Max Stitt pinched his chin thoughtfully between a thumb and forefinger. His eyes never left Johnny's face. “Another shooting?”

Johnny shook his head. “Knuckle job. Broke her face all up.”

Max Stitt's hands opened and closed. One thin streak of color flared in the pale features. “Someone is trying to involve me!” he said gutturally.

“It looked like it could've been your work, all right,” Johnny said in a detached tone. “Not but a couple pieces of bone left together anywhere in her face.”

“I tell you someone iss trying to inwolve me!” Max Stitt's consonants had tripled on his tongue in his icy rage. “I want no trouble, but if it iss brought to me, someone will wish he had never been born!”

“That second call you got,” Johnny said casually. “That from anyone we both know?” He dredged up a full- sized strawberry from one corner of the sundae and considered Max Stitt's obsessed silence. Johnny doubted that Stitt had even heard him. His hands clenched on the table-top before him to white-knuckled rigidity, the cold-eyed man seethed with an inner fire. Behind Johnny's back he sent searching glances darting up to the front of the restaurant, and once turned his head to look suspiciously at the roped-off, darkened section behind them.

“You know damn well-” Johnny began again, still trying, and turned curiously as Stitt's eyes again raked the front of the restaurant. “Oh-oh,” Johnny said softly. Detective Ted Cuneo sat upon a counter stool halfway to the door.

Stitt's eyes were upon Johnny immediately. “You know him? I thought he was paying too much attention to this booth.”

“A detective. He doesn't like-”

“I'll teach you to bag me, Killain!” Max Stitt's furious right hand swept upward in a blurred arc and crashed against Johnny's cheekbone. Still going backward from the force of the blow, Johnny hit Stitt in the chest with the sundae. Dripping fruit, nuts, syrup and ice cream, Max Stitt roared out of the booth. Johnny boiled out of his side, and they met in the aisle, head-on. Max Stitt's lightning fast hands nailed Johnny twice on his way in before Johnny could grab him, and then they went to the floor in a thrashing tangle.
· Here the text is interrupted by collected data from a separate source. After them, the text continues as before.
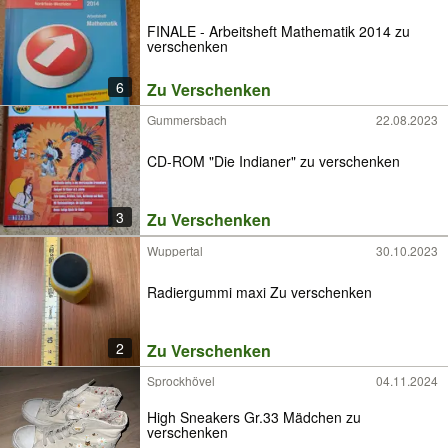
FINALE - Arbeitsheft Mathematik 2014 zu
verschenken
6
Zu Verschenken
Gummersbach
22.08.2023
CD-ROM "Die Indianer" zu verschenken
3
Zu Verschenken
Wuppertal
30.10.2023
Radiergummi maxi Zu verschenken
2
Zu Verschenken
Sprockhövel
04.11.2024
High Sneakers Gr.33 Mädchen zu
verschenken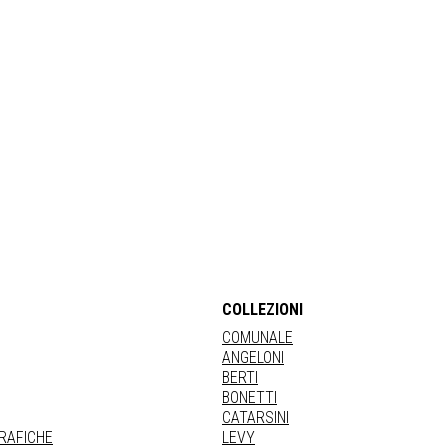
COLLEZIONI
COMUNALE
ANGELONI
BERTI
BONETTI
CATARSINI
GRAFICHE
LEVY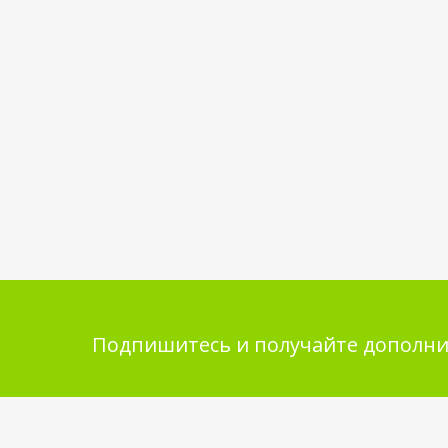
Подпишитесь и получайте дополни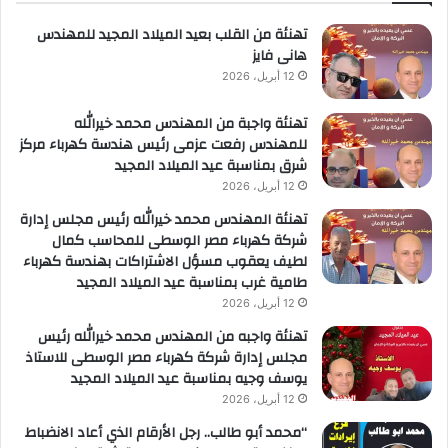
لأعمال
تهنئة من القلب بعيد الميلاد المجيد للمهندس
هانى فايز
12 أبريل، 2026
تهنئة واجبة من المهندس محمد خيرالله
للمهندس رفعت عزمى رئيس هندسة كهرباء مركز
شرق بمناسبة عيد الميلاد المجيد
12 أبريل، 2026
تهنئة المهندس محمد خيرالله رئيس مجلس إدارة
شركة كهرباء مصر الوسطى للمحاسب كمال
لطيف يعقوب مسؤل الاشتراكات بهندسة كهرباء
طامية غرب بمناسبة عيد الميلاد المجيد
12 أبريل، 2026
تهنئة واجبه من المهندس محمد خيرالله رئيس
مجلس إدارة شركة كهرباء مصر الوسطى للاستاذ
يوسف وجيه بمناسبة عيد الميلاد المجيد
12 أبريل، 2026
“محمد أبو طالب.. رجل الأرقام الذي أعاد الانضباط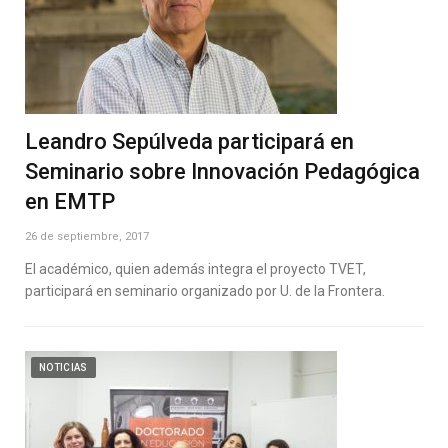
Leandro Sepúlveda participará en
Seminario sobre Innovación Pedagógica
en EMTP
26 de septiembre, 2017
El académico, quien además integra el proyecto TVET,
participará en seminario organizado por U. de la Frontera.
NOTICIAS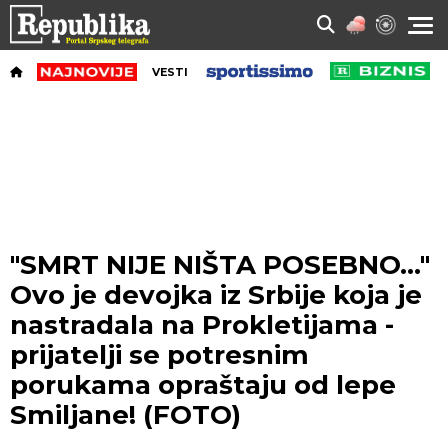
VESTI
"SMRT NIJE NIŠTA POSEBNO..."
Ovo je devojka iz Srbije koja je
nastradala na Prokletijama -
prijatelji se potresnim
porukama opraštaju od lepe
Smiljane! (FOTO)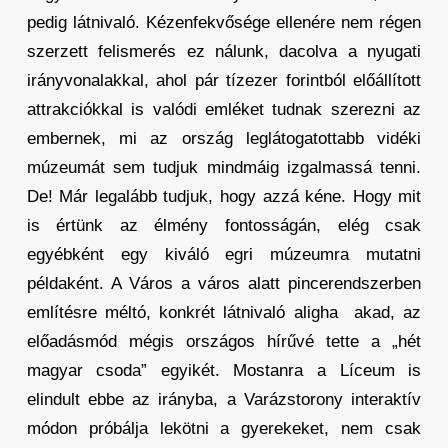
pedig látnivaló. Kézenfekvősége ellenére nem régen
szerzett felismerés ez nálunk, dacolva a nyugati
irányvonalakkal, ahol pár tízezer forintból előállított
attrakciókkal is valódi emléket tudnak szerezni az
embernek, mi az ország leglátogatottabb vidéki
múzeumát sem tudjuk mindmáig izgalmassá tenni.
De! Már legalább tudjuk, hogy azzá kéne. Hogy mit
is értünk az élmény fontosságán, elég csak
egyébként egy kiváló egri múzeumra mutatni
példaként. A Város a város alatt pincerendszerben
említésre méltó, konkrét látnivaló aligha akad, az
előadásmód mégis országos hírűvé tette a „hét
magyar csoda” egyikét. Mostanra a Líceum is
elindult ebbe az irányba, a Varázstorony interaktív
módon próbálja lekötni a gyerekeket, nem csak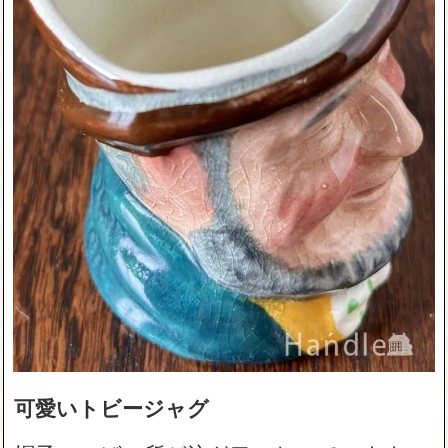
可愛いトビージャグ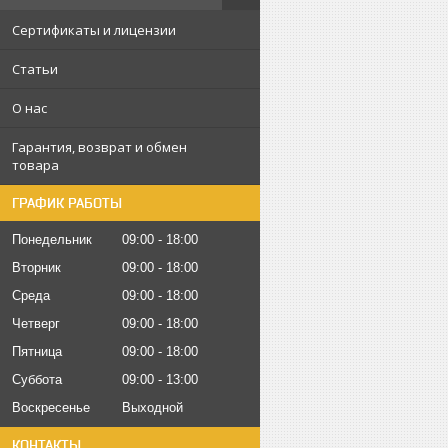
Сертификаты и лицензии
Статьи
О нас
Гарантия, возврат и обмен
товара
ГРАФИК РАБОТЫ
Понедельник
09:00
18:00
Вторник
09:00
18:00
Среда
09:00
18:00
Четверг
09:00
18:00
Пятница
09:00
18:00
Суббота
09:00
13:00
Воскресенье
Выходной
КОНТАКТЫ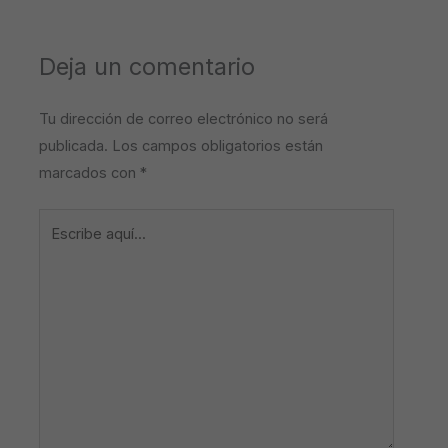
Deja un comentario
Tu dirección de correo electrónico no será
publicada.
Los campos obligatorios están
marcados con
*
Escribe
aquí...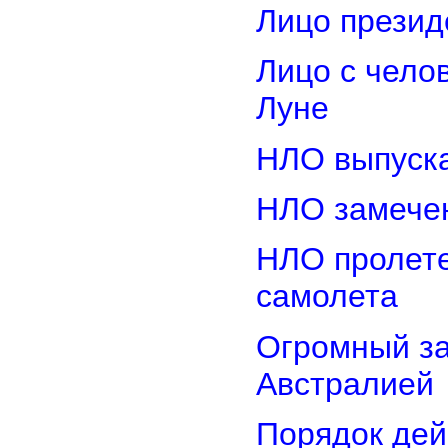
Лицо прези
Лицо с чело
Луне
НЛО выпуска
НЛО замечен
НЛО пролете
самолета
Огромный з
Австралией
Порядок дей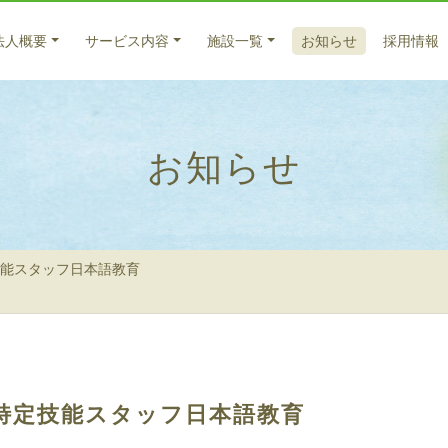
法人概要
サービス内容
施設一覧
お知らせ
採用情報
医療系サービス
入所サービス
法人概要
お知らせ
特別養護老人ホーム サンバードナーシングホーム
医療サービス
ごあいさつ
福寿
老人
入所
老人保健施設 倉敷藤戸荘（入所）
法人理念
法人
元気
通所
養護老人ホーム 百楽苑（入所）
理念
藤戸
在宅
グループホーム うらら
サー
能スタッフ日本語教育
グループホーム 友愛
グループホーム 西坂
天城
グループホーム 北畝
居宅
グループホーム 大福
ケア
グループホーム びっちゅう
グループホーム 高梁
特定技能スタッフ日本語教育
グループホーム 高梁2号館
グループホーム サンバード茶屋町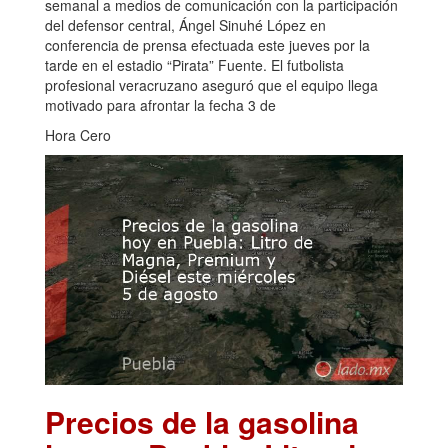
semanal a medios de comunicación con la participación
del defensor central, Ángel Sinuhé López en
conferencia de prensa efectuada este jueves por la
tarde en el estadio “Pirata” Fuente. El futbolista
profesional veracruzano aseguró que el equipo llega
motivado para afrontar la fecha 3 de
Hora Cero
Precios de la gasolina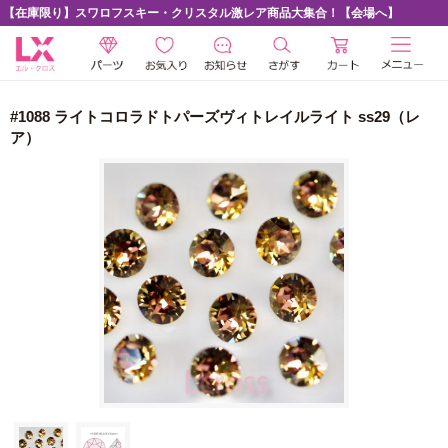
【在庫限り】スワロフスキー・クリスタル激レア商品大集合！【会場へ】
#1088 ライトコロラドトパーズヴィトレイルライト ss29（レ
ア）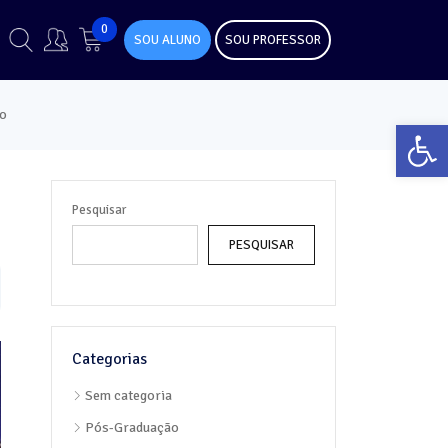
0
SOU ALUNO
SOU PROFESSOR
co
Abr
Pesquisar
PESQUISAR
Categorias
Sem categoria
Pós-Graduação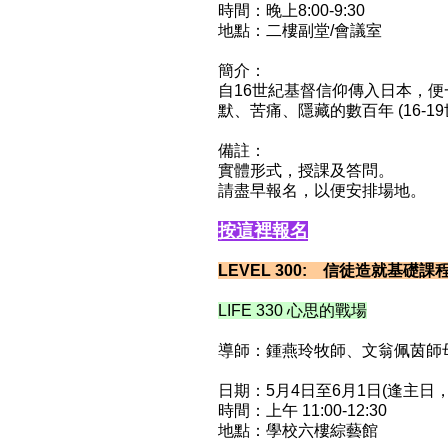
時間：晚上8:00-9:30
地點：二樓副堂/會議室
簡介：
自16世紀基督信仰傳入日本，
默、苦痛、隱藏的數百年 (16-1
備註：
實體形式，授課及答問。
請盡早報名，以便安排場地。
按這裡報名
LEVEL 300: 信徒造就基
LIFE 330 心思的戰場
導師：鍾燕玲牧師、文翁佩茵師母
日期：5月4日至6月1日(逢主日，
時間：上午 11:00-12:30
地點：學校六樓綜藝館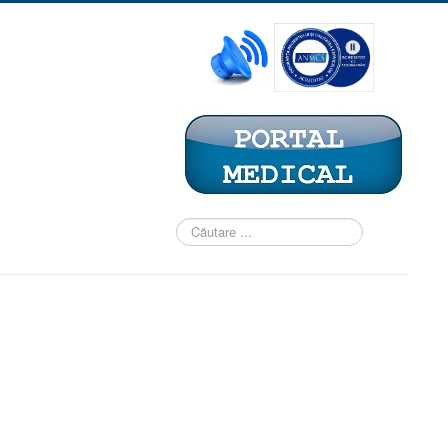
Căutare
...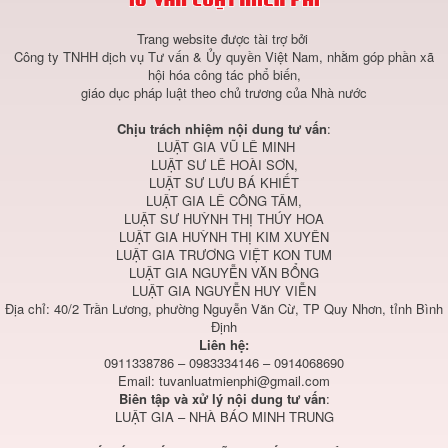
Trang website được tài trợ bởi
Công ty TNHH dịch vụ Tư vấn & Ủy quyền Việt Nam, nhằm góp phần xã
hội hóa công tác phổ biến,
giáo dục pháp luật theo chủ trương của Nhà nước
Chịu trách nhiệm nội dung tư vấn
:
LUẬT GIA VŨ LÊ MINH
LUẬT SƯ LÊ HOÀI SƠN,
LUẬT SƯ LƯU BÁ KHIẾT
LUẬT GIA LÊ CÔNG TÂM,
LUẬT SƯ HUỲNH THỊ THÚY HOA
LUẬT GIA HUỲNH THỊ KIM XUYÊN
LUẬT GIA TRƯƠNG VIỆT KON TUM
LUẬT GIA NGUYỄN VĂN BỔNG
LUẬT GIA NGUYỄN HUY VIỄN
Địa chỉ: 40/2 Trần Lương, phường Nguyễn Văn Cừ, TP Quy Nhơn, tỉnh Bình
Định
Liên hệ:
0911338786 – 0983334146 – 0914068690
Email:
tuvanluatmienphi@gmail.com
Biên tập và xử lý nội dung tư vấn
:
LUẬT GIA – NHÀ BÁO MINH TRUNG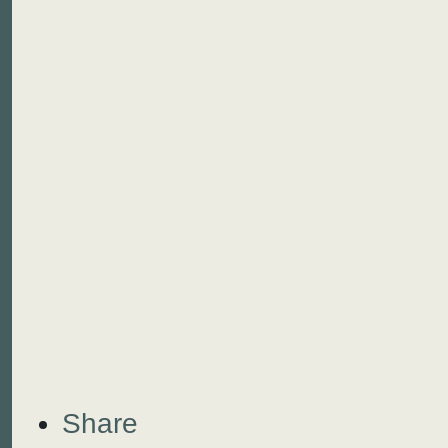
Share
Stitt fought with hands, feet, elbows, knees, head and teeth. Hooked fingers clawed at Johnny's face as they banged under a booth. A table leg smashed with a crackling of wood, and a capsized booth table pursued them as they rolled back out into the aisle, hammering at each other. Grimly, Johnny sought for a handhold on the eel-like Stitt, trading roundhouse clubbing lefts as he groped for a throat-hold with his right hand.

Surging up from beneath, Johnny tried to use his weight to pin the dervish spitting at him. Ignoring the lefts to his face, he grunted with satisfaction as his right hand slipped solidly home. Hitching his shoulders together for additional leverage, from the very corner of his eye he caught sight of a shadow standing behind him with uplifted hand. Instinctively Johnny dived and rolled, carrying Stitt up on top of him as a shield. Ted Cuneo's descending night stick caught the plunging Stitt squarely behind the ear, and he went limp on Johnny's body.

Johnny slung him aside like a sack of sugar and scrambled to his knees. “Take a sucker shot at me, will you, you sonofabitch!” he growled at Ted Cuneo, and started up.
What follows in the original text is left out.